Thursday, September 21, 2006

The Mislabeled, Misunderstood Aisle 4

The fourth aisle in our store has an identity crisis. While it is secure about who it is, being right there where it feels it needs to be, between aisles 3 and 5, my employer decided to add a bit of mystery to it's life and has left the actual number off of the sign that hangs from the ceiling telling the weary consumer what is offered on it's shelves. Those of you that don't work with the general public would be surprised how much effort this adds to the average shoppers experience. Those of you who do probably have a good idea of the chaos that ensues.

Unfortunately aisle 4 is where most of the OTC medicines are found, which means that it often falls to me to guide the public around this obstacle placed in the way of the people's money making it's way to corporate headquarters. I start off with the simplest explanation, always hoping against hope that it will work. "It's on aisle 4, on the right hand side on the bottom shelf"

It never does. invariably the customer will look to the right at the big number "3", then to the left, see the big number "5", and immediately be befuddled.

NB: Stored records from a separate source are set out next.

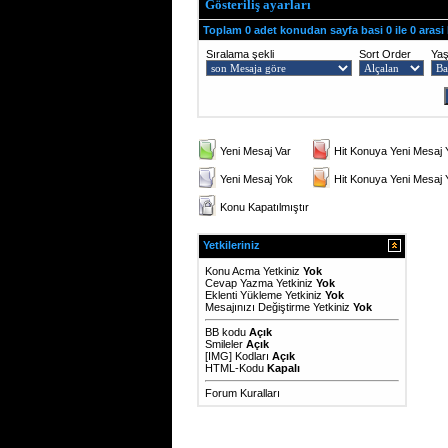
Gösteriliş ayarları
Toplam 0 adet konudan sayfa basi 0 ile 0 arasi
Sıralama şekli
Sort Order
Ya
Yeni Mesaj Var
Hit Konuya Yeni Mesaj 
Yeni Mesaj Yok
Hit Konuya Yeni Mesaj
Konu Kapatılmıştır
Yetkileriniz
Konu Acma Yetkiniz
Yok
Cevap Yazma Yetkiniz
Yok
Eklenti Yükleme Yetkiniz
Yok
Mesajınızı Değiştirme Yetkiniz
Yok
BB kodu
Açık
Smileler
Açık
[IMG]
Kodları
Açık
HTML-Kodu
Kapalı
Forum Kuralları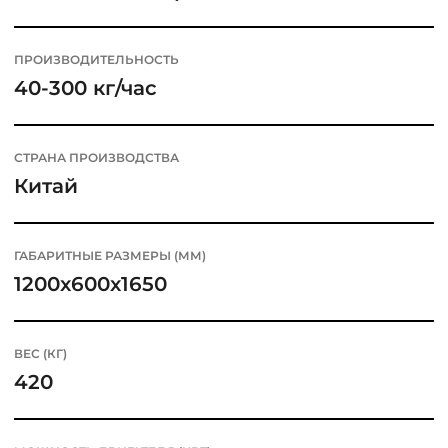
ПРОИЗВОДИТЕЛЬНОСТЬ
40-300 кг/час
СТРАНА ПРОИЗВОДСТВА
Китай
ГАБАРИТНЫЕ РАЗМЕРЫ (ММ)
1200x600x1650
ВЕС (КГ)
420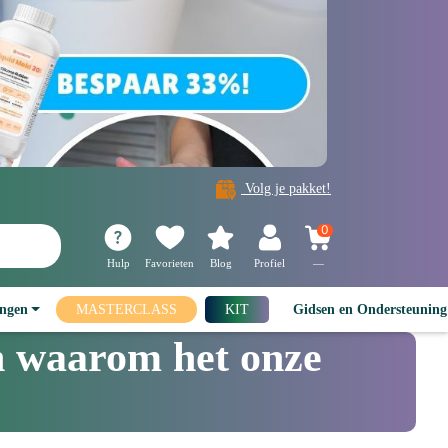
Volg je pakket!
0
Hulp
Favorieten
Blog
Profiel
—
ingen
MASTERCLASS
KIT
Gidsen en Ondersteunin
en waarom het onze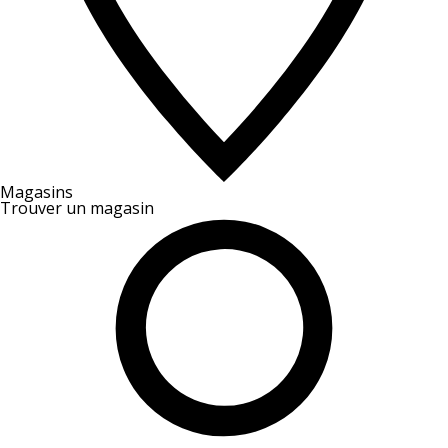
Magasins
Trouver un magasin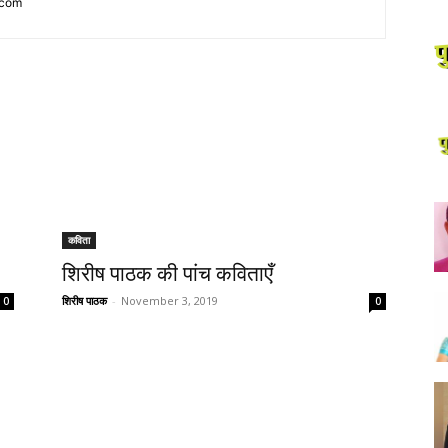
.com
कविता
शिरीष पाठक की पांच कविताएँ
शिरीष पाठक
-
November 3, 2019
0
0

"The aisle without a number, right hand side on the bottom shelf" says the helpful drugnazi, while simultaneously noticing that his tech has mistakenly typed a prescription for Wellbutrin XL for Wellbutrin SR. Roughly half the customers will be able to take it from here. The rest will go to step 3. "The aisle right in front of us, on the right hand side on the bottom shelf" The "right in front of us" sometimes will sink in, but nothing else. The person will then wander down aisle 4, looking to their left at a shelf above eye level.

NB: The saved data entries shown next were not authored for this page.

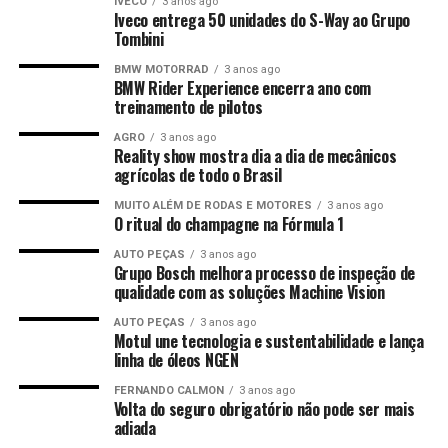
IVECO
3 anos ago
Iveco entrega 50 unidades do S-Way ao Grupo
Tombini
BMW MOTORRAD
3 anos ago
BMW Rider Experience encerra ano com
treinamento de pilotos
AGRO
3 anos ago
Reality show mostra dia a dia de mecânicos
agrícolas de todo o Brasil
MUITO ALÉM DE RODAS E MOTORES
3 anos ago
O ritual do champagne na Fórmula 1
AUTO PEÇAS
3 anos ago
Grupo Bosch melhora processo de inspeção de
qualidade com as soluções Machine Vision
AUTO PEÇAS
3 anos ago
Motul une tecnologia e sustentabilidade e lança
linha de óleos NGEN
FERNANDO CALMON
3 anos ago
Volta do seguro obrigatório não pode ser mais
adiada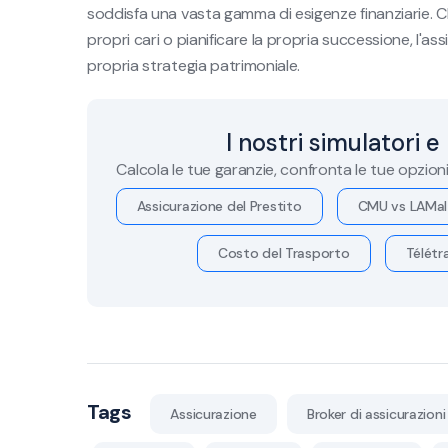
soddisfa una vasta gamma di esigenze finanziarie. Ch
propri cari o pianificare la propria successione, l'as
propria strategia patrimoniale.
I nostri simulatori e
Calcola le tue garanzie, confronta le tue opzion
Assicurazione del Prestito
CMU vs LAMal
Costo del Trasporto
Télétra
Tags
Assicurazione
Broker di assicurazioni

I would go out and help if I had time and I cared, but I don't and I don't. I'm more worried about making sure the form of Wellbutrin your doctor actually prescribed is the form that makes it in your bottle. I'm funny about that. Filling prescriptions correctly. Besides, it's funny to watch you wander about in a clueless daze while I'm taking a phone call from someone who wants to know the name of "that pill that will make me pass a drug test". The caller is thinking of golden seal. It doesn't work. He'd buy it anyway if he could find it.

It's down aisle four.

5 comments:

Chloe said...

I COMPLETELY UNDERSTAND YOUR PAIN. It saddens me that I understand so completely. It is the pain of retail. Of course, for me, it's people who are asking where the ladders are. They're in aisle 18. I know, isn't it crazy how it's not on the sign? Ha ha! Yes, I will immediately get that fixed. Of course. I can do that. Also, aisle 19? Yes, I know it says insulation, and ONLY Insulation on the sign, but in reality, you can also find all the gutter supplies you could want, house wrap (yes, we do carry Tyvek!), garage door openers and accessories, great stuff, and my deadened soul down that aisle.
And now I'll stop misappropriating your comments to bitch about my job. That's what my blog is for!

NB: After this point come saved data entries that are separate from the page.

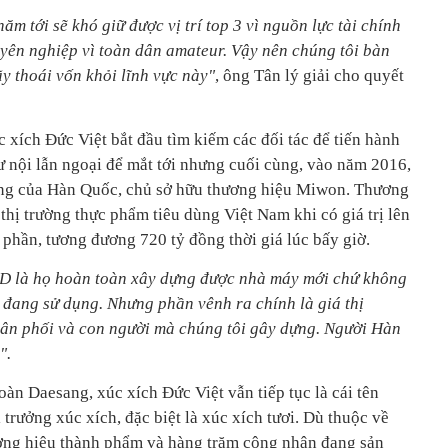
ăm tới sẽ khó giữ được vị trí top 3 vì nguồn lực tài chính
yên nghiệp vì toàn dân amateur. Vậy nên chúng tôi bàn
ãy thoái vốn khỏi lĩnh vực này"
, ông Tân lý giải cho quyết
c xích Đức Việt bắt đầu tìm kiếm các đối tác để tiến hành
nội lẫn ngoại để mắt tới nhưng cuối cùng, vào năm 2016,
ang của Hàn Quốc, chủ sở hữu thương hiệu Miwon. Thương
thị trường thực phẩm tiêu dùng Việt Nam khi có giá trị lên
phần, tương đương 720 tỷ đồng thời giá lúc bấy giờ.
USD là họ hoàn toàn xây dựng được nhà máy mới chứ không
 đang sử dụng. Nhưng phần vênh ra chính là giá thị
phân phối và con người mà chúng tôi gây dựng. Người Hàn
".
oàn Daesang, xúc xích Đức Việt vẫn tiếp tục là cái tên
ị trưởng xúc xích, đặc biệt là xúc xích tươi. Dù thuộc về
ương hiệu thành phẩm và hàng trăm công nhân đang sản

I just noticed you moved me up your list-- for the record, I was joking, but thanks anyway! It's the thought that counts.

Stephanie said...

I understand too. Our aisle 13 doesn't have a sign, and that's the "family planning" aisle. It makes for great laughs when guys can't find the condoms or the lube.
Even better is when the girls are looking for tampons and lube. Sometimes, I wonder...

Anonymous said...

My favorite customers are the ones that ask even when the sign says where it is. Like "Where's the vitamins?" How about aisle 9 under the sign that says vitamins. Or "where's the toothpaste?" How about aisle 5 under the sign that says oral hygiene. But maybe that's a bad example because the term oral hygiene is probably too complicated. Its things like this that make retail a slow painful death.

Anonymous said...

My favorite scenario is when I drop everything to lead someone to a product on the shelf (that they were looking right at anyway). They pick it up, peruse it (that's OK, I've got all day) and then say "And how much is this?" That's when my inner voice screams "LOOK AT THE GODDAMM PRICE STICKER!!"
DO YOU WANT ME TO TAKE IT FOR YA TOO???
But I don't.

Anonymous said...

I love how most of the requests for locations involve a certain aisle. Which they probably walked through, definitely around, to get to the pharmacy. Open your eyes people. not so hard.